4-922/1 | 4-922/1 |
16 SEPTEMBRE 2008
La loi du 28 mai 2002 relative à l'euthanasie, entrée en vigueur le 20 septembre 2002, autorise l'euthanasie sur des patients conscients, atteints d'une affection incurable, qui éprouvent une souffrance insupportable.
La loi offre au patient une protection et lui garantit une mort douce et humaine.

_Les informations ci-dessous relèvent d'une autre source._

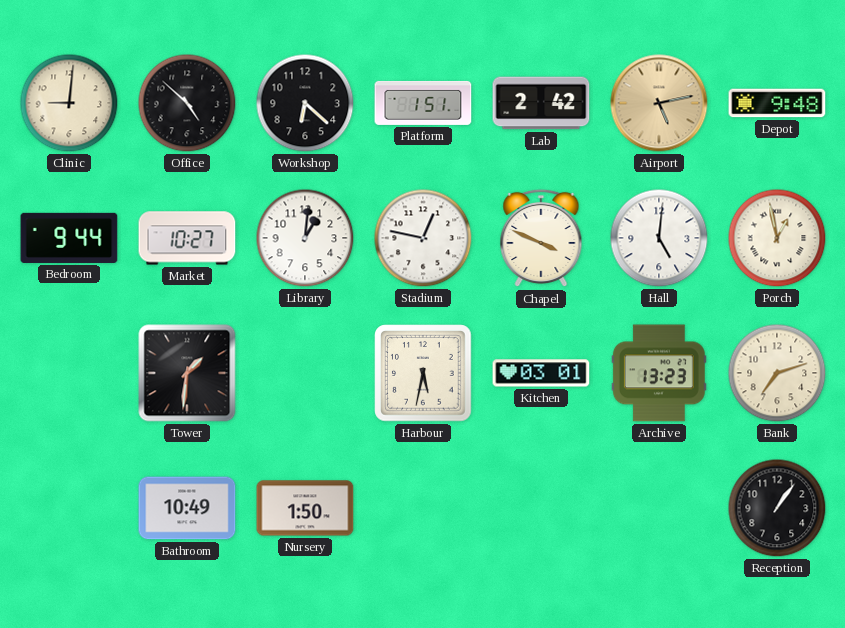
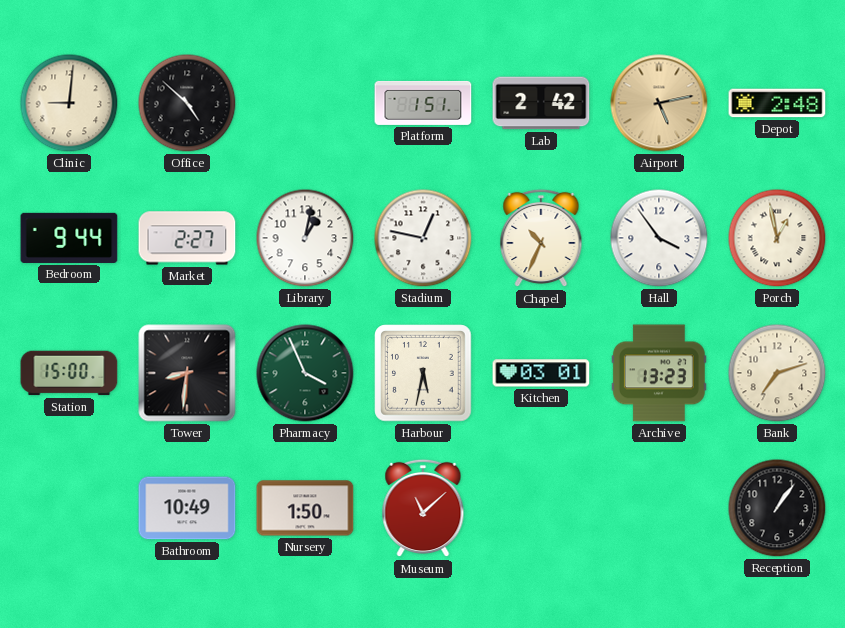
Workshop: 6:22 -> none
Depot: 9:48 -> 2:48
Market: 10:27 -> 2:27
Library: 1:01 -> 1:02
Chapel: 3:49 -> 10:34
Hall: 5:01 -> 3:54
Station: none -> 15:00
Tower: 1:31 -> 8:31
Pharmacy: none -> 3:56
Museum: none -> 11:08
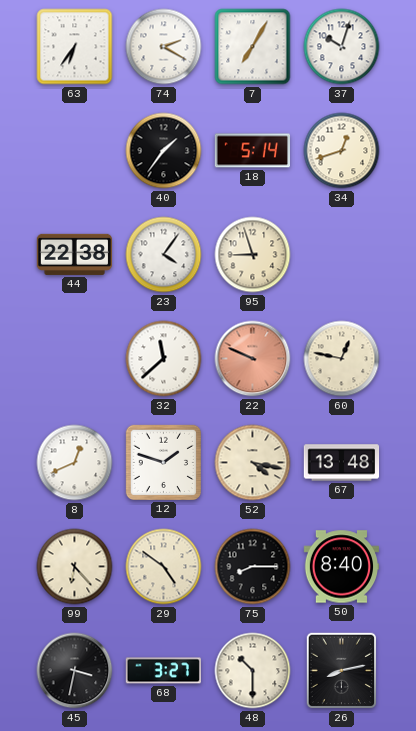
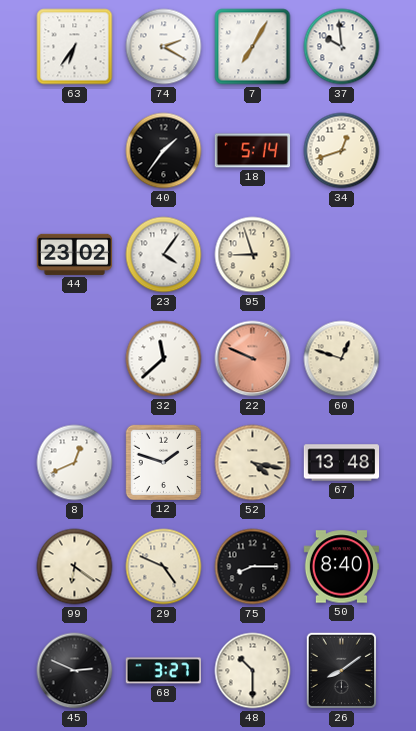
37: 10:03 -> 9:59
44: 22:38 -> 23:02
60: 12:47 -> 12:48
99: 6:23 -> 6:21
29: 4:51 -> 4:49
45: 3:32 -> 2:49
26: 8:13 -> 8:09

Elle procure également la sécurité juridique au médecin qui pratique l'euthanasie.
Parallèlement à la loi qui garantit le droit à l'euthanasie pour les personnes majeures, la loi prévoyant des soins palliatifs de qualité est entrée en vigueur.
Aujourd'hui, la pratique nous oblige toutefois à conclure que la législation actuelle présente des imperfections qui appellent des précisions et des adaptations spécifiques.

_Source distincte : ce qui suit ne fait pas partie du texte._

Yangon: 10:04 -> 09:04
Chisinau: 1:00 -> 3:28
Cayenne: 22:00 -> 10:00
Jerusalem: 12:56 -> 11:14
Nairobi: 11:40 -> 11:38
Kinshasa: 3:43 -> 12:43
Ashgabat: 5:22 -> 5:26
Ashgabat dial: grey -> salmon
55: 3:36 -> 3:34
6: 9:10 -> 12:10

Il en résulte dès lors qu'il convient d'adapter notamment l'élément suivant.
La législation actuelle s'adresse aux individus juridiquement capables d'exprimer leur volonté. Cela signifie que l'individu doit être pleinement conscient au moment où il formule une demande d'euthanasie ou avoir exprimé, au moyen d'une déclaration anticipée, sa volonté de subir une euthanasie dans une situation médicale sans issue, c'est-à-dire une situation qui peut survenir à un moment où l'individu n'est plus conscient.
Sous sa forme actuelle, la législation ne couvre pas ce cas de figure.
Article 2
Un premier point à modifier a trait à la problématique de la durée de validité limitée de la déclaration anticipée. Aux termes de l'article 4, § 1er, alinéa 6, de la loi relative à l'euthanasie, l'euthanasie ne peut être pratiquée que si la déclaration anticipée a été établie ou confirmée moins de cinq ans avant le début de l'impossibilité pour l'intéressé de manifester sa volonté. On propose d'accorder à la déclaration anticipée une durée de validité indéterminée. Il n'en reste pas moins qu'une personne peut toujours révoquer ou modifier sa déclaration anticipée, tout comme c'est le cas pour un testament.

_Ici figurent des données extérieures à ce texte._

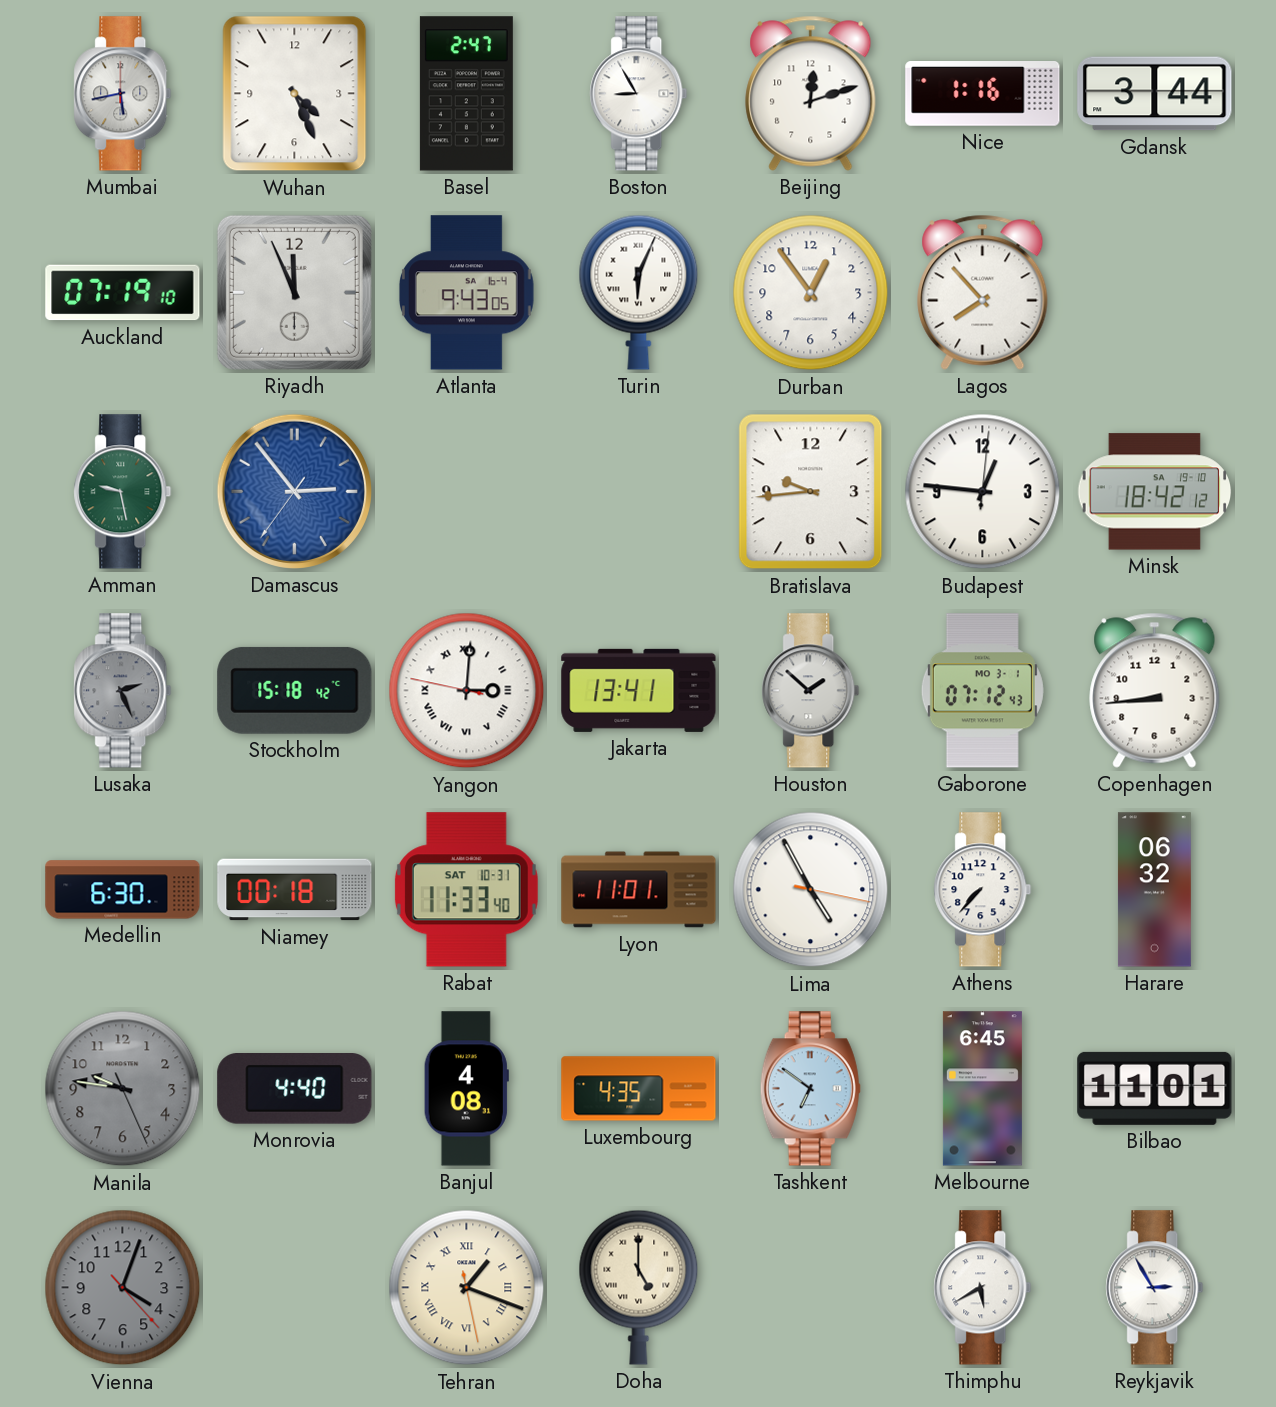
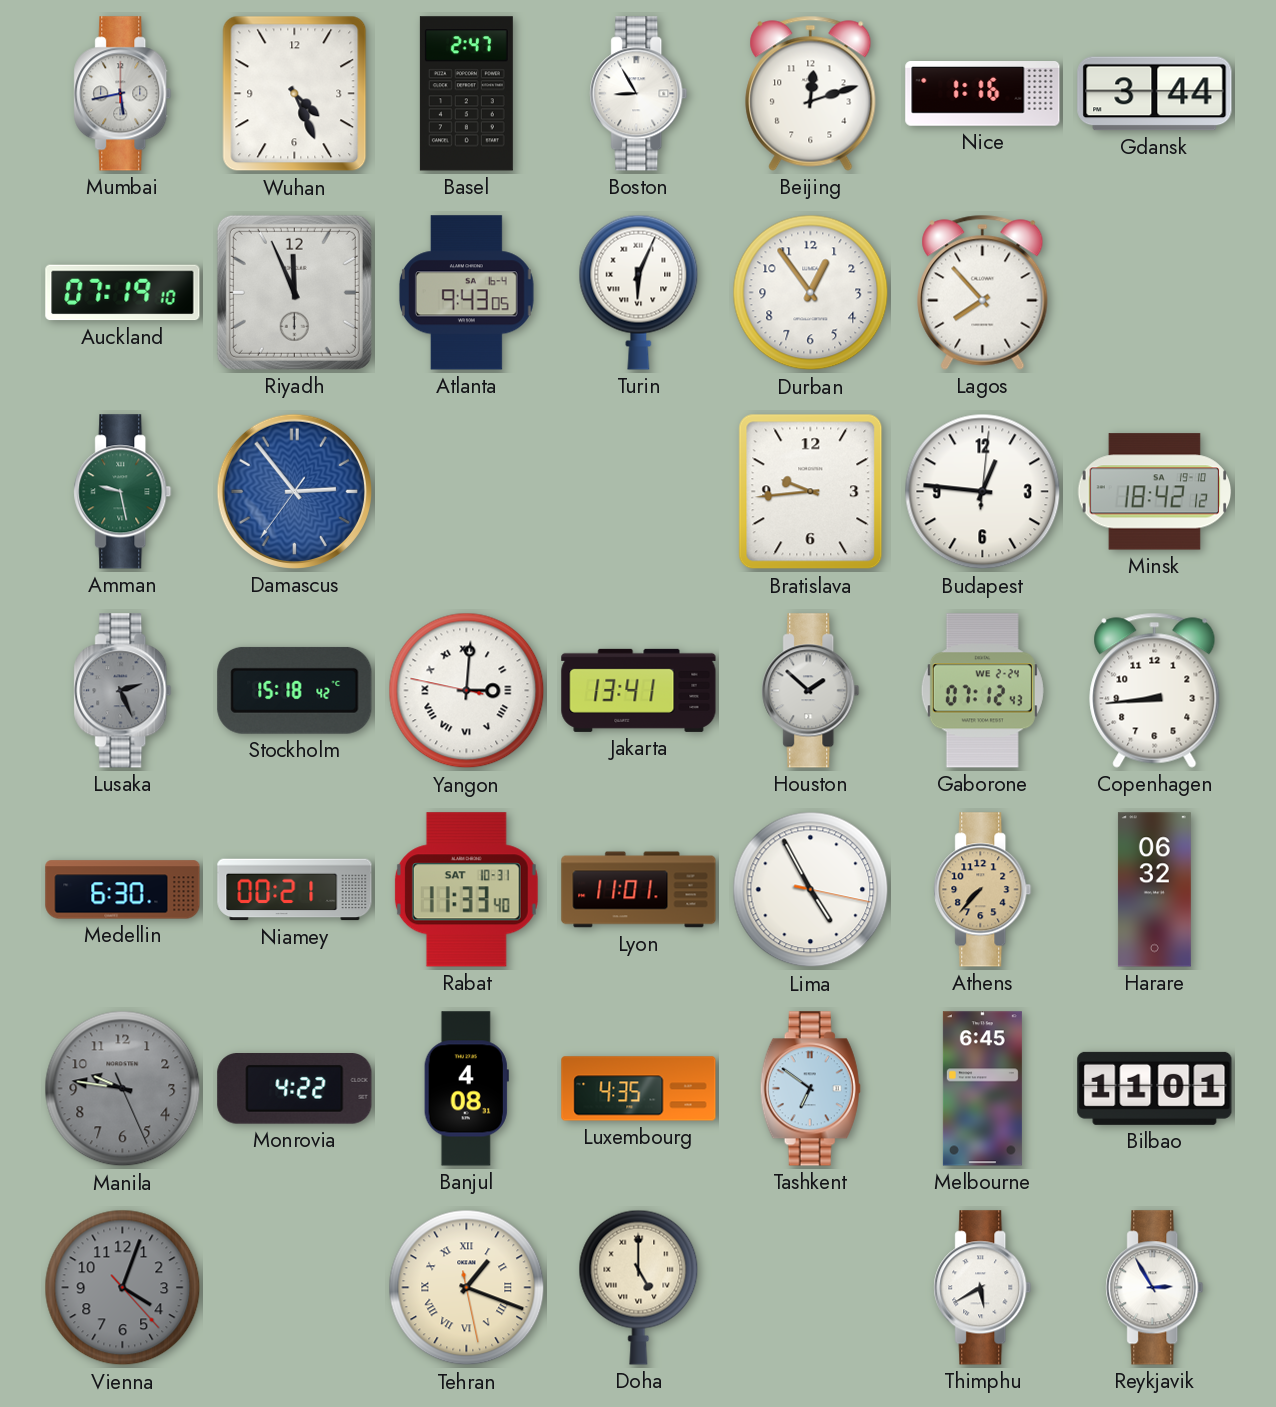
Gaborone date: MO 3-1 -> WE 2-24
Niamey: 00:18 -> 00:21
Athens dial: white -> champagne
Monrovia: 4:40 -> 4:22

En pratique, le délai maximal de validité de cinq ans peut aboutir à des situations injustes: si une personne qui a établi une déclaration anticipée et l'a confirmée perd conscience juste après l'échéance du délai de cinq ans, sa déclaration perd toute validité.
Qui plus est, on peut se demander si cette disposition atteint son but et, par conséquent, s'il faut la conserver. Supposons qu'une personne établisse, le 9 décembre 2006, une déclaration anticipée et la signe. Le 10 décembre 2012, cette déclaration anticipée est soumise à un médecin. Ce médecin doit d'abord déterminer depuis quand l'intéressé ne peut plus exprimer sa volonté. C'est un élément très difficile à déterminer, surtout si le médecin ne connaissait pas le patient au préalable. Si celui-ci n'est plus capable d'exprimer sa volonté depuis 2008, il faut encore tenir compte de la déclaration anticipée, car il s'est écoulé moins de cinq ans entre l'établissement de cette déclaration et le moment où le patient n'est plus capable d'exprimer sa volonté. En outre, dans une telle situation, la déclaration anticipée restera valable pour une durée indéterminée. Toutefois, si le patient était devenu incapable d'exprimer sa volonté en 2012, la déclaration anticipée ne serait plus valable. Il faut donc faire en sorte, pour éviter ce genre de situations, que la déclaration anticipée soit valable pour une durée indéterminée et supprimer la durée maximale de validité inscrite dans la législation antérieure.
Article 3
Le grand problème, en l'occurrence, est la disposition qui figure à l'article 4, § 1er, alinéa 1er, deuxième tiret, et celle du § 2, alinéa 1er, deuxième tiret, à savoir les mots « (qu »)il est inconscient ». La déclaration anticipée perd ainsi une grande partie de sa raison d'être, car tous s'accordent à dire que cette condition veut que l'intéressé se trouve dans un état comateux. Or, la majorité des personnes qui ont rédigé une déclaration anticipée ne peuvent pas faire usage de cette disposition: elles ne sont plus conscientes, mais elles ne se trouvent cependant pas dans un état comateux et ne peuvent avoir recours ni à l'article 3 de la loi sur l'euthanasie, ni à son article 4.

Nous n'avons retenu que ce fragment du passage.